Наконец следует подчеркнуть и роль определенных классовых условий: особое распространение гомосексуализм получил в таких странах, как Германия, среди аристократической верхушки офицерства и вообще в «Головке» фашистского движения[800].
Отметив, что «гомосексуализм теперь преследуется по уголовным кодексам союзных республик», авторы тем не менее утверждали, что поскольку это преступление, «имеющее место между мужчинами», нет необходимости рассматривать его в их труде[801]. Похоже, что судебные гинекологи, ответственные за освидетельствование жертв половых преступлений и преступников, не желали брать на себя обязанности по выявлению добровольного мужеложства среди мужчин. Преуменьшая степень распространенности этого «преступления», предполагая, что в проблеме лучше разберутся психиатры и эндокринологи, и, наконец, рассматривая это преступление через призму класса, Попов и Розенблюм явно старались освободить судебную гинекологию от указанной обязанности. Между тем сразу же после таких рассуждений они приводят пример о некой женщине, муж которой потребовал от нее «извращенного» сношения (анального и орального), и характеризуют эту женщину как «пассивного педераста». Затем, пользуясь языком, напоминающим язык Мержеевского и Тарновского, они описали классические признаки анального полового акта у пассивного партнера. В заключение они высказали соображения о различии между признаками анальной гонореи у мужчин и женщин[802]. Обсуждая описанный случай «пассивной педерастии», пусть и связанный с женским полом, судебные медики взяли на себя смелость применить к нему медицинские знания о мужеложстве[803].
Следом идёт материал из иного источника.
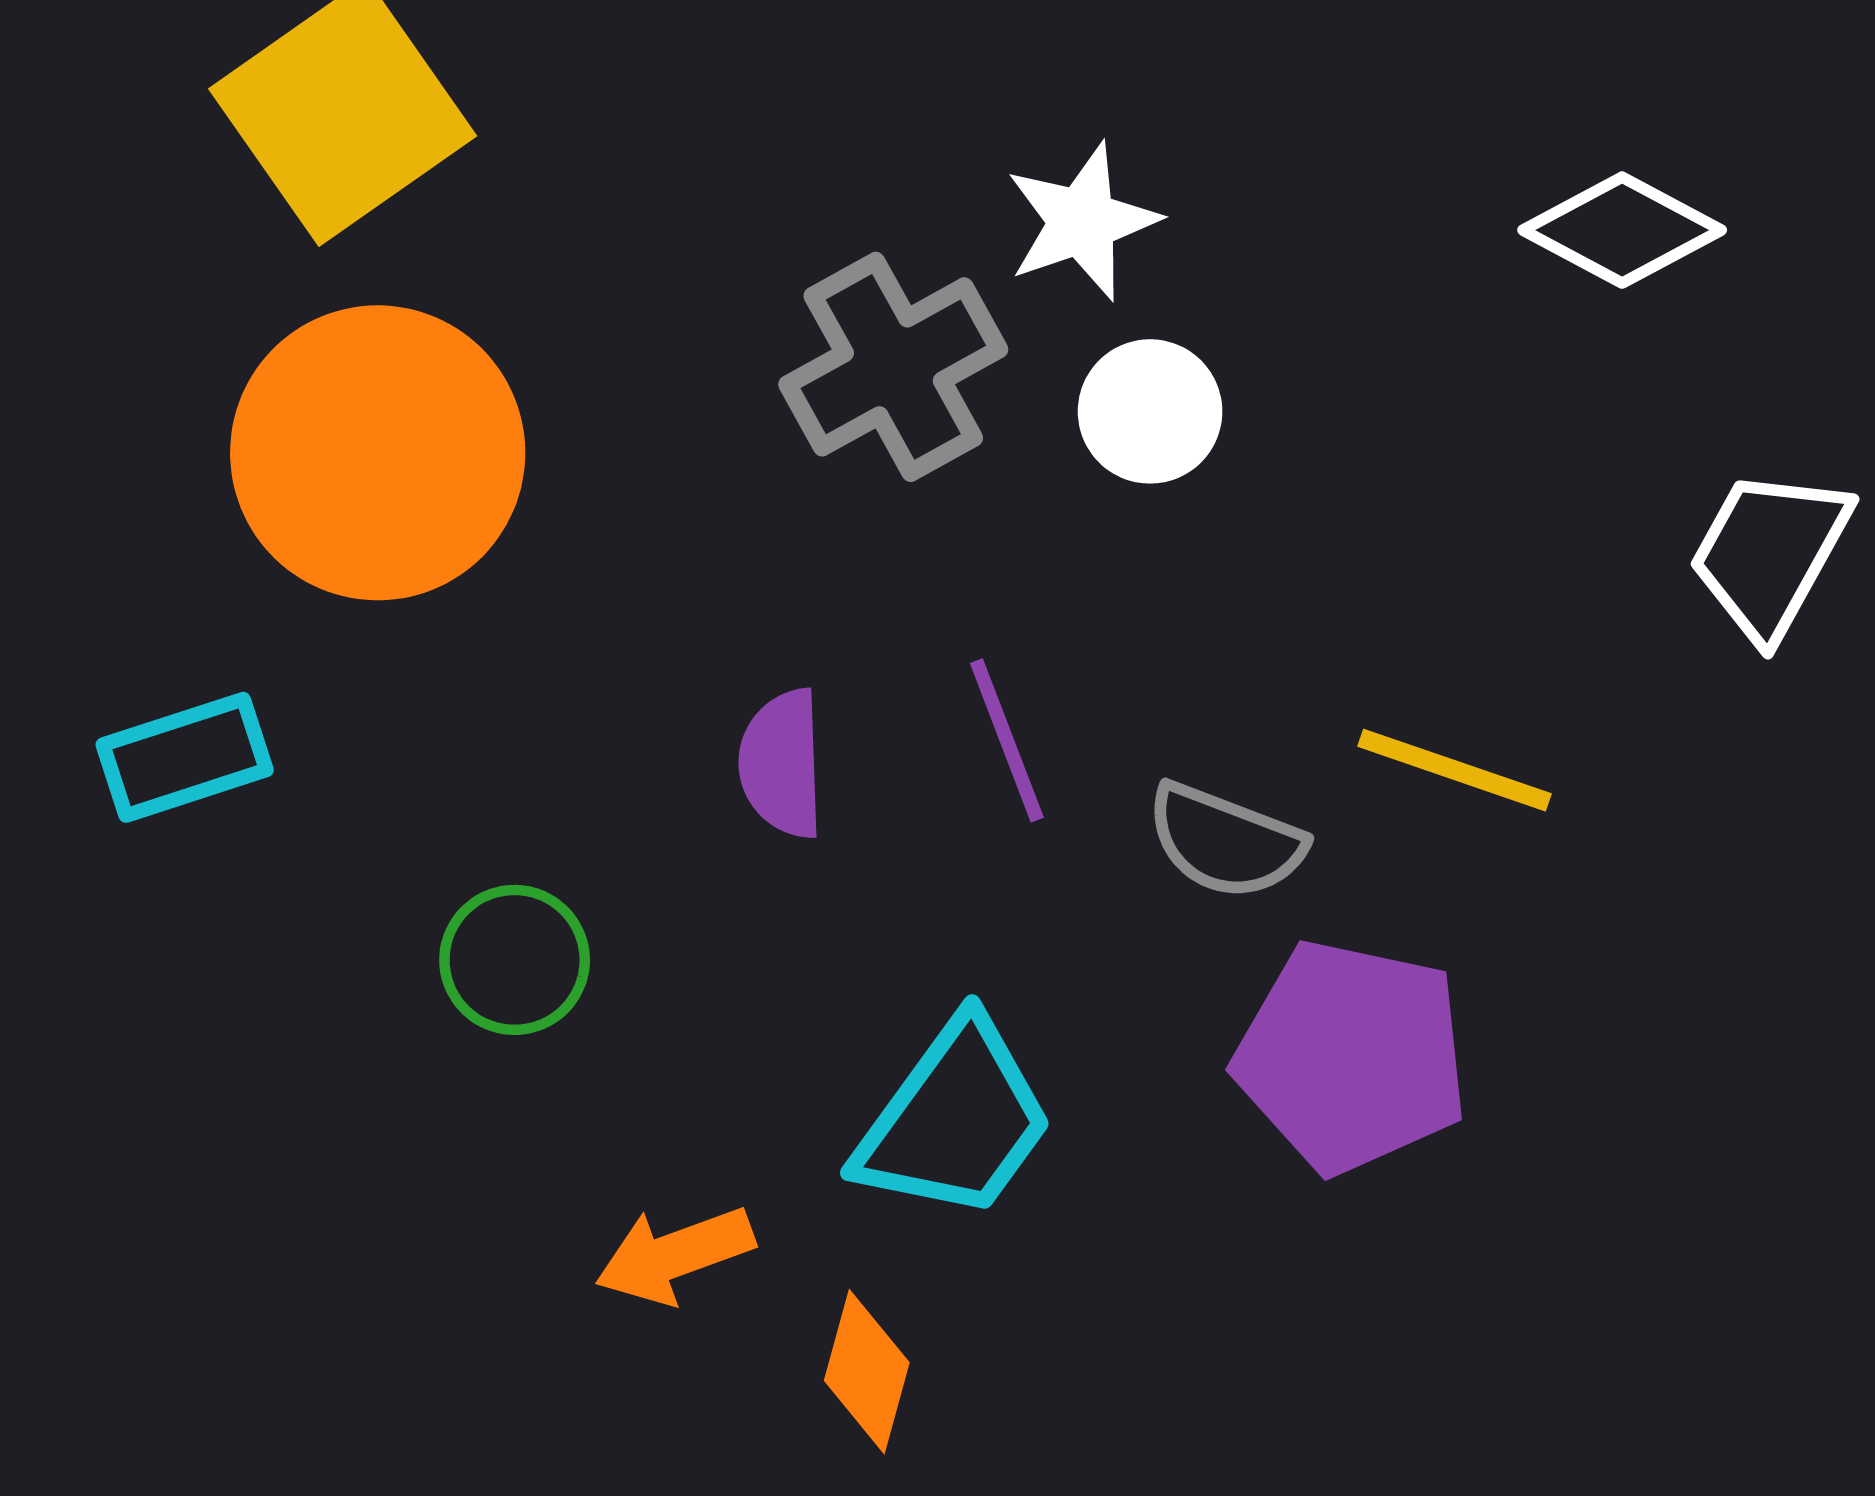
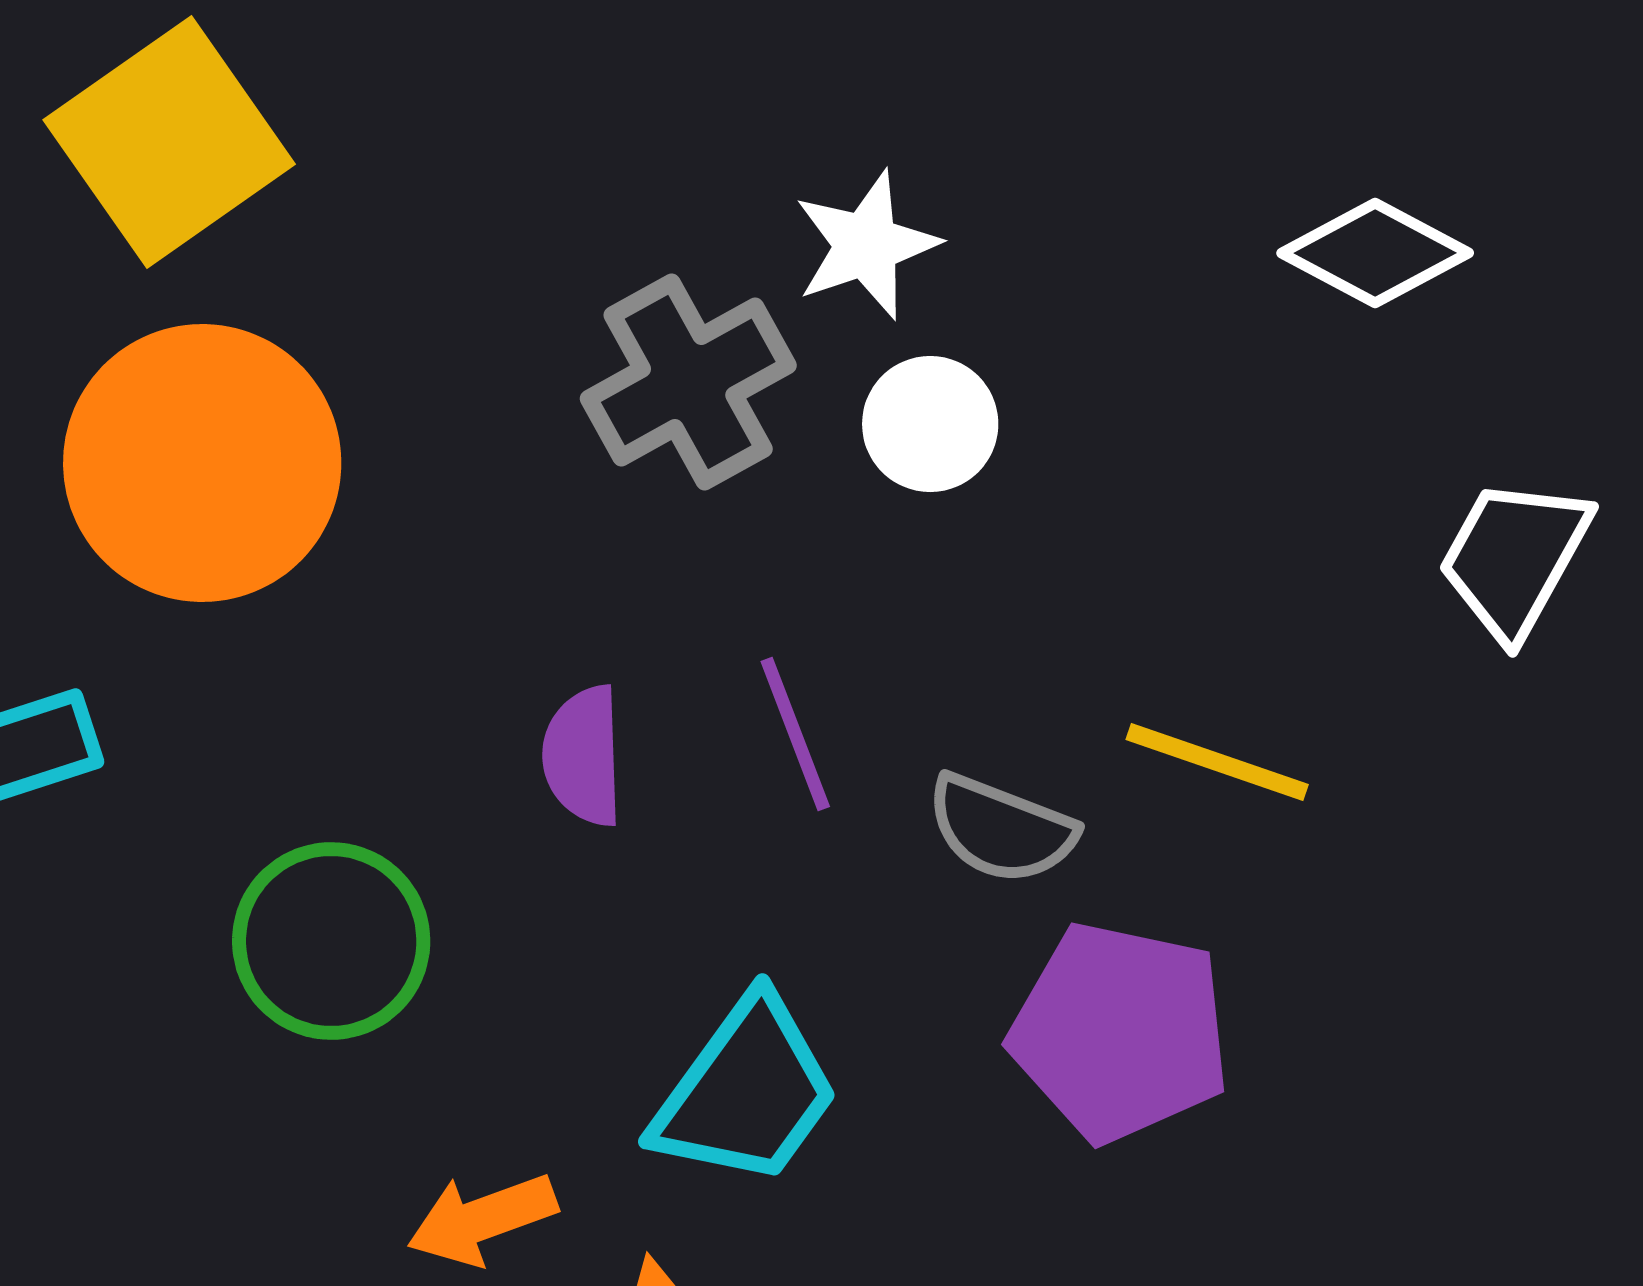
green circle: (515, 960) -> (331, 941), size x1.4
Пытаясь рассеять замешательство вокруг закона против мужеложства, народный комиссар юстиции РСФСР Н. В. Крыленко выступил в марте 1936 года с пространным докладом перед законодателями ВЦИК[804]. Нарком расширил рамки гомофобной риторики режима, прямо внеся гомосексуалов в список классовых врагов, деклассированных и криминальных элементов, которые были объектами кампаний по социальной чистке городов. С конца первой пятилетки «бытовые» преступления (включая групповые изнасилования), как считалось, совершавшиеся представителями указанных социальных слоев, стали караться как тяжкие уголовные преступления, и им уделялось весьма пристальное внимание[805]. Отнеся гомосексуалов к уже существующим категориям социальной девиантности, Крыленко заполнил ту брешь, которая так озадачивала официальных чиновников и экспертов, пытавшихся понять, как относиться к «обычным» гомосексуалам, не связанным явным образом со шпионажем или главарями нацистов.
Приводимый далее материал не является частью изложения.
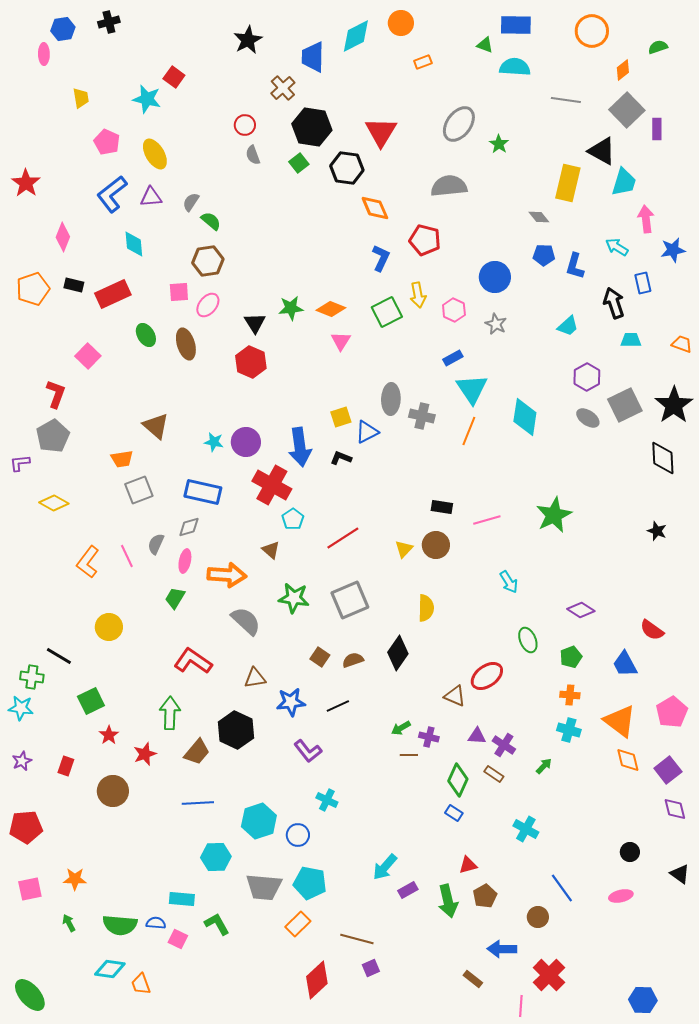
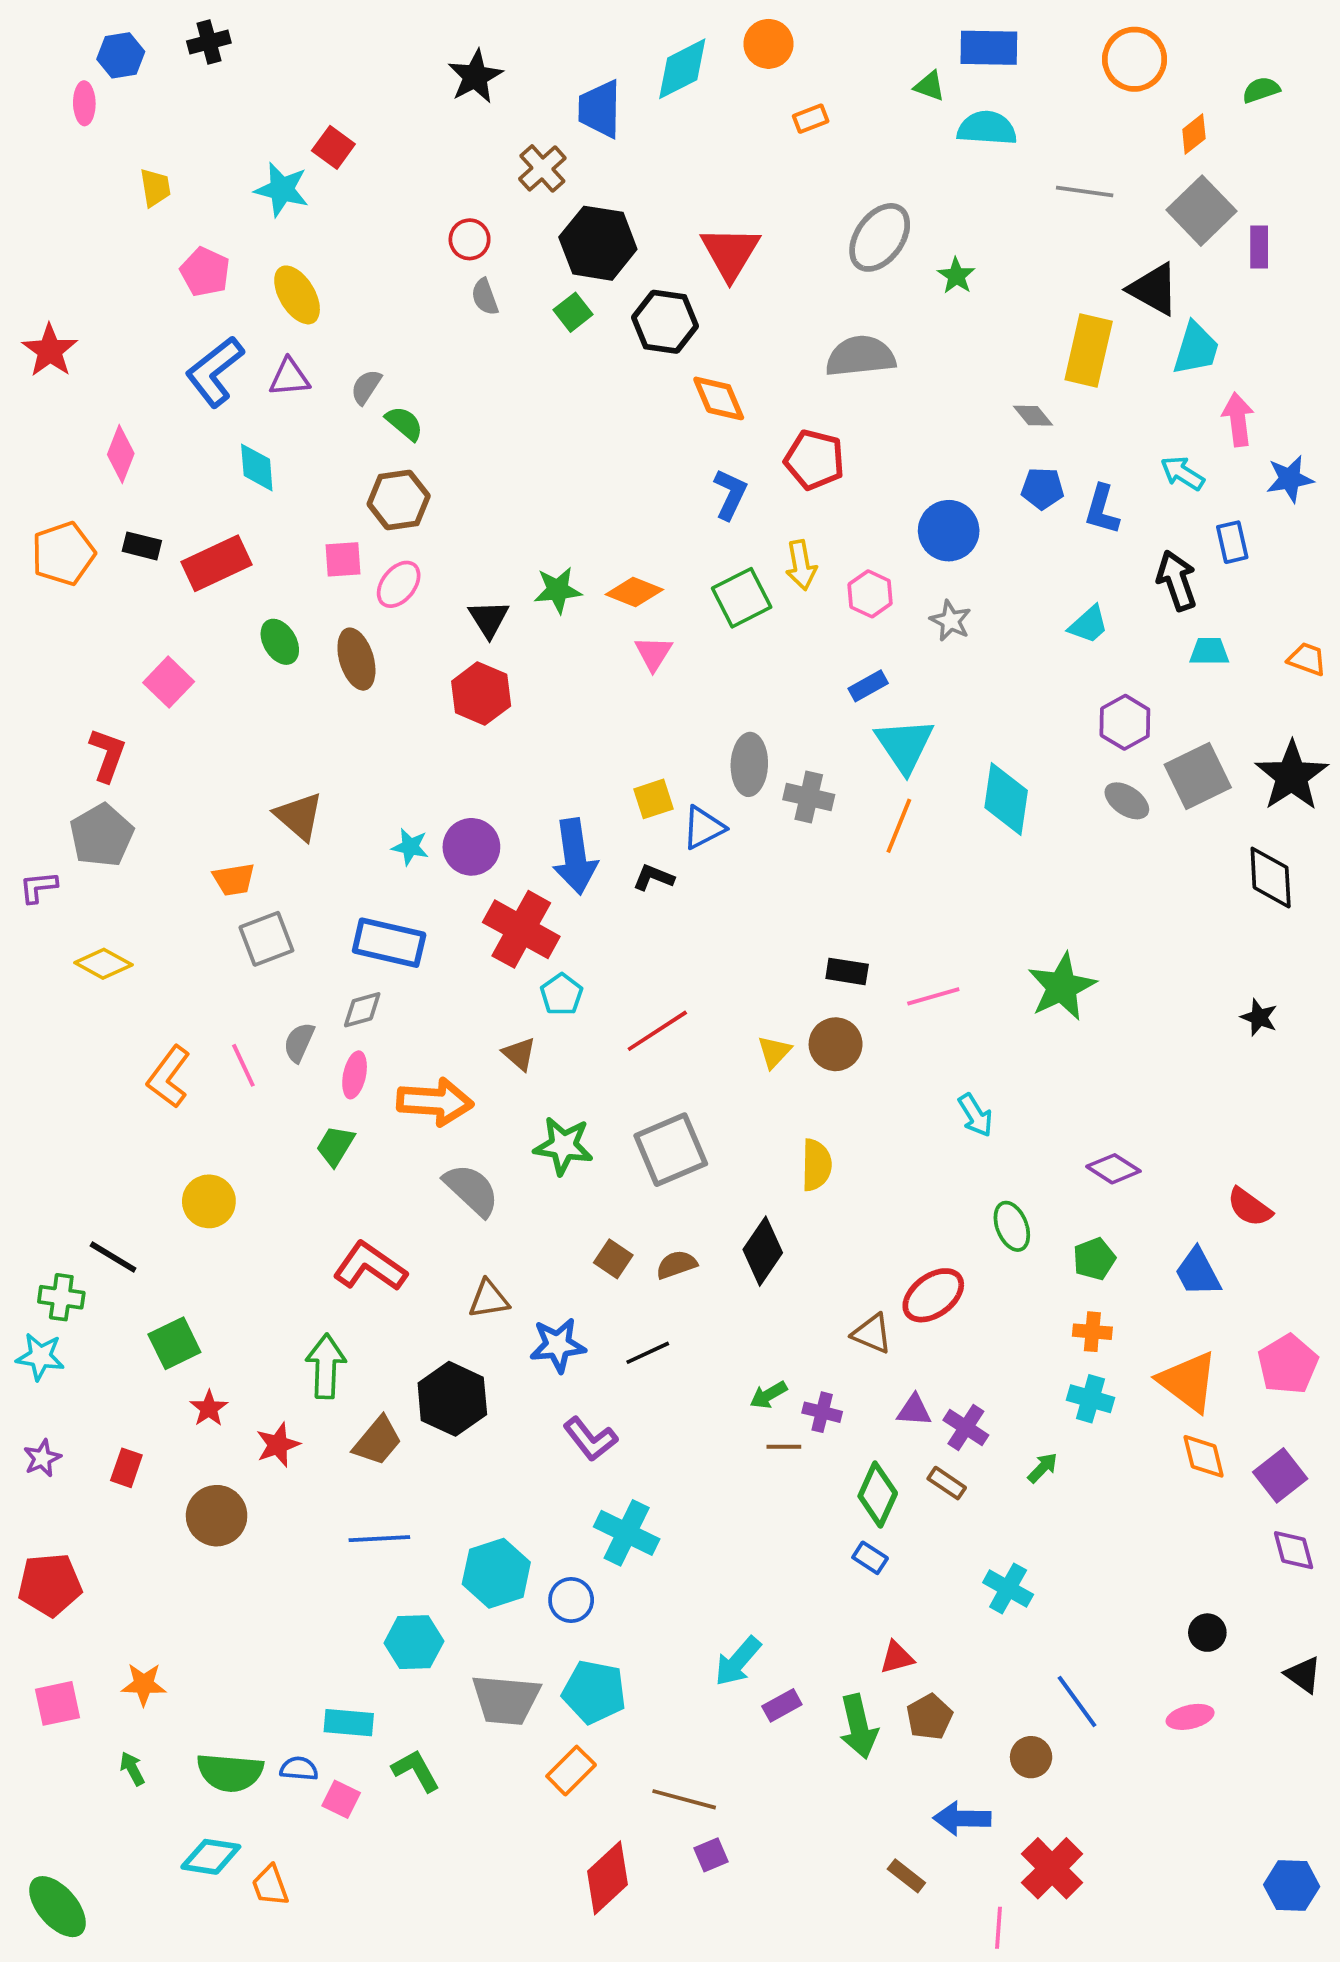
cyan cross: (327, 800) -> (627, 1533), size x1.5
blue hexagon: (643, 1000) -> (1292, 1886), moved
В своем докладе Крыленко сослался на ряд изменений, которые были внесены в закон, чтобы искоренить «остатки врагов» – тех, «кто еще не хочет признать, что он осужден историей окончательно уступить нам свое место». Изменения должны были затронуть всё советское общество, ведь введенные законы имели «главной целью переработать нас самих, воспитать в нас самих нового человека <…> [и] новые отношения в быту». Закон против мужеложства, отмечал Крыленко, комментировался западной прессой, а до недавних пор советские взгляды на «этого рода преступления» находились под влиянием «западных буржуазных школ», учивших, что «этого рода действия – всегда болезненное явление». Крыленко приравнивал гомосексуальность к алкоголизму: как алкоголики ответственны перед законом за преступные деяния, за исключением тех немногих случаев, когда «перед нами действительно больные люди», так и те гомосексуалы в подавляющем большинстве несут уголовную ответственность за свое поведение[806].
Судя по опубликованному тексту доклада и постепенно нараставшей реакции зала, этот экстравагантный маскулинный народный комиссар манипулировал эмоциями своей аудитории (состоявшей преимущественно из мужчин) касательно любви между мужчинами, когда он достиг апогея своей аргументации:
В нашей среде, в среде трудящихся, которые стоят на точке зрения нормальных отношений между полами, которые строят свое общество на здоровых принципах, нам господчиков такого рода не надо. Кто же главным образом является нашей клиентурой по таким делам? Трудящиеся? Нет! Деклассированная шпана. (Веселое оживление в зале, смех.) Деклассированная шпана либо из отбросов общества, либо из остатков эксплуататорских классов. (Аплодисменты.) Им уже некуда податься. (Смех.) Вот они и занимаются… педерастией. (Смех.)[807]
Крыленко взывал к политической и (по крайней мере неосознанно) маскулинной озабоченности слушателей, прикрывая щекотливую тему балагурством. Он стремился создать классовую и лояльную дистанцию между запаниковавшими сексуальными и социальными отщепенцами и здоровыми тружениками, советскими мужчинами (и женщинами). Затем он переключился на серьезный тон, указывая, что «педерасты» «в тайных поганых притончиках и притонах» часто занимаются контрреволюционной деятельностью. Закон против мужеложства оправдывался юмористическими фразочками, которые встроили мужчин-гомосексуалов в пространство знакомого враждебного класса и социальных категорий и отделили советские медицинские взгляды на них от «буржуазных» теорий. Таким образом, Крыленко свел к минимуму амбивалентность созданной режимом конструкции «обычного» гомосексуала.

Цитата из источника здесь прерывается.